Requirement
Scan the records for lines with the word "separator", and copy every such line.
START Data to examine
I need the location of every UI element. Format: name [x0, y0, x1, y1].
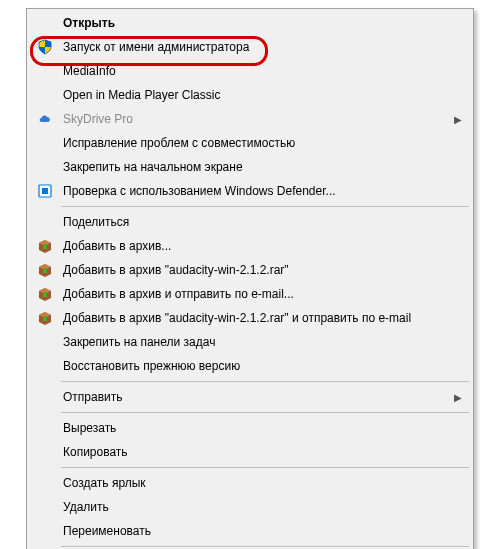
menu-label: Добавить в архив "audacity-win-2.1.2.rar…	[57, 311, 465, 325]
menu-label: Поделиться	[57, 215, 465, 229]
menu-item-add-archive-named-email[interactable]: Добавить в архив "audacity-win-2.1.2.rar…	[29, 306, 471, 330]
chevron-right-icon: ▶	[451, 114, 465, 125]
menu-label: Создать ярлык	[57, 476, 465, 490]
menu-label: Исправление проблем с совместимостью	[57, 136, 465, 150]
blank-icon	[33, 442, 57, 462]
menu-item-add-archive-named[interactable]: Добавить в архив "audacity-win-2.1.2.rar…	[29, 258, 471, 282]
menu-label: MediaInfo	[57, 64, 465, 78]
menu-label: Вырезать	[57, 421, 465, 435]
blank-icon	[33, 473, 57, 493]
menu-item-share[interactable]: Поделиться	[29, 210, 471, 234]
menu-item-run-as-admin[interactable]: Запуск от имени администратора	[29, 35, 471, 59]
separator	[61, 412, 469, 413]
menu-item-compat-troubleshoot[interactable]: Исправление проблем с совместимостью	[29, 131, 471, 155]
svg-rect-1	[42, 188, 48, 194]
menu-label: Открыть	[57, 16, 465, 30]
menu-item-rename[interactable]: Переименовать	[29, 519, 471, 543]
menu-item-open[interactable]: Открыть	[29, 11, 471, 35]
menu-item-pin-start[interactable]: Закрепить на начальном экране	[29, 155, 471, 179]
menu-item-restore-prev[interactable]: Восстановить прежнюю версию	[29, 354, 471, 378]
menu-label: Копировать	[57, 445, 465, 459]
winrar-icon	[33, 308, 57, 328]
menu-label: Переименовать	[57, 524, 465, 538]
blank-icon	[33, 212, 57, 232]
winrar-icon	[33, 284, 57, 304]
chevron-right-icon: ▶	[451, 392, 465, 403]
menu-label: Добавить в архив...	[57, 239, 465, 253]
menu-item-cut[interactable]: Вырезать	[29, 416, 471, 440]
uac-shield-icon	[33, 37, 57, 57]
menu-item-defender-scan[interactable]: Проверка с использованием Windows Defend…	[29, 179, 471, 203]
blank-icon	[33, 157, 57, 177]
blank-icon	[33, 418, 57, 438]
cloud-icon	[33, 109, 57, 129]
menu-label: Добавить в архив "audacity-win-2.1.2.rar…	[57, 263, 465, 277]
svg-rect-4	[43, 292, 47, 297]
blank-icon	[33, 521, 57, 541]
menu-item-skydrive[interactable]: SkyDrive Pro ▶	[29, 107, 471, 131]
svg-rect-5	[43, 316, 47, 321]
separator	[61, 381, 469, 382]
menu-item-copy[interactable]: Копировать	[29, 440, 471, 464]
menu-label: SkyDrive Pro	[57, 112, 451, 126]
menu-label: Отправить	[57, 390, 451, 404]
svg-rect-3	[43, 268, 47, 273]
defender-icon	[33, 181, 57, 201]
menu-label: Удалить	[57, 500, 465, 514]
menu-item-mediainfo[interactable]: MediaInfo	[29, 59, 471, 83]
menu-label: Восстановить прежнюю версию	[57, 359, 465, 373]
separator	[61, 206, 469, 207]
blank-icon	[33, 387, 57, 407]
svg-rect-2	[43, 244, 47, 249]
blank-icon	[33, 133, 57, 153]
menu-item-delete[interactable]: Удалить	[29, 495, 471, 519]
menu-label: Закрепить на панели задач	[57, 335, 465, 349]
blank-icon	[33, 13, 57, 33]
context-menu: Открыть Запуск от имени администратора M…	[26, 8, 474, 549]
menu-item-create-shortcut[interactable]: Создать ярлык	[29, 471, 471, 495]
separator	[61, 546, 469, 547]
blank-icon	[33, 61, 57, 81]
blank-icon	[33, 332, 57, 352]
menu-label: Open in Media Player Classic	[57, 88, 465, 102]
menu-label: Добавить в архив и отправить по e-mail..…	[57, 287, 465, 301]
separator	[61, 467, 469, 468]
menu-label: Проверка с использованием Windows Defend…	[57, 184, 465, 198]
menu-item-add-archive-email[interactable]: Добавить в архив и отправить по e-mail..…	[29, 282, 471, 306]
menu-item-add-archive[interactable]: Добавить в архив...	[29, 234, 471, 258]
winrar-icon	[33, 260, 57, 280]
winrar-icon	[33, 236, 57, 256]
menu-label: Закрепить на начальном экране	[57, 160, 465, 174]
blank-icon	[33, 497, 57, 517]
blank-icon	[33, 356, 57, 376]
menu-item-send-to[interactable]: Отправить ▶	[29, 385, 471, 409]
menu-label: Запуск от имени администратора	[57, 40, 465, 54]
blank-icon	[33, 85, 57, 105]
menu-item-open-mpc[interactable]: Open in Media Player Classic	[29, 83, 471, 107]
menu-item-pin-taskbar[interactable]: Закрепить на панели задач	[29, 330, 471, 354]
END Data to examine
Result
separator	[61, 412, 469, 413]
separator	[61, 381, 469, 382]
separator	[61, 206, 469, 207]
separator	[61, 546, 469, 547]
separator	[61, 467, 469, 468]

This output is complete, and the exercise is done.